### PROBLEM DESCRIPTION
Reproduce each line of the following material exactly, omitting the images.
□ □ □ □ □
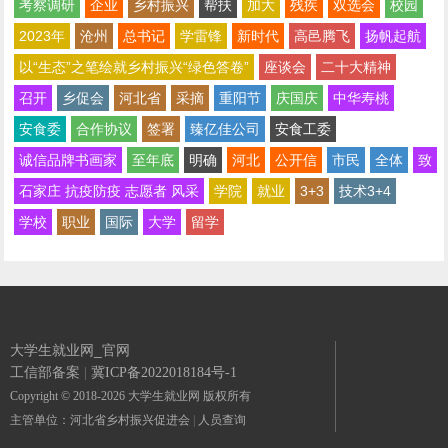
考察调研
企业
乡村振兴
帮扶
加大
残疾
双选会
校园
2023年
沧州
总书记
学雷锋
新时代
高邑腾飞
扬帆起航
以“生态”之笔绘就乡村振兴“绿色答卷”
座谈会
二十大精神
召开
乡促会
河北省
采摘
重阳节
庆国庆
中华寿桃
安食委
合作协议
签署
臻亿佳公司
安食工委
诚信品牌书画家
至年底
明确
河北
公开信
市民
全体
致
石家庄 抗疫防疫 志愿者 风采
学院
就业
3+3
技术3+4
学校
职业
国际
大学
留学
大学生就业网_官网
工信部备案
|
冀ICP备2022018184号-1
Copyright © 2018-2026 大学生就业网 版权所有
主管单位：河北省乡村振兴促进会
|
人员查询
□ □ □ □ □
### RESPONSE AREA
考察调研
企业
乡村振兴
帮扶
加大
残疾
双选会
校园
2023年
沧州
总书记
学雷锋
新时代
高邑腾飞
扬帆起航
以“生态”之笔绘就乡村振兴“绿色答卷”
座谈会
二十大精神
召开
乡促会
河北省
采摘
重阳节
庆国庆
中华寿桃
安食委
合作协议
签署
臻亿佳公司
安食工委
诚信品牌书画家
至年底
明确
河北
公开信
市民
全体
致
石家庄 抗疫防疫 志愿者 风采
学院
就业
3+3
技术3+4
学校
职业
国际
大学
留学
大学生就业网_官网
工信部备案
|
冀ICP备2022018184号-1
Copyright © 2018-2026 大学生就业网 版权所有
主管单位：河北省乡村振兴促进会
|
人员查询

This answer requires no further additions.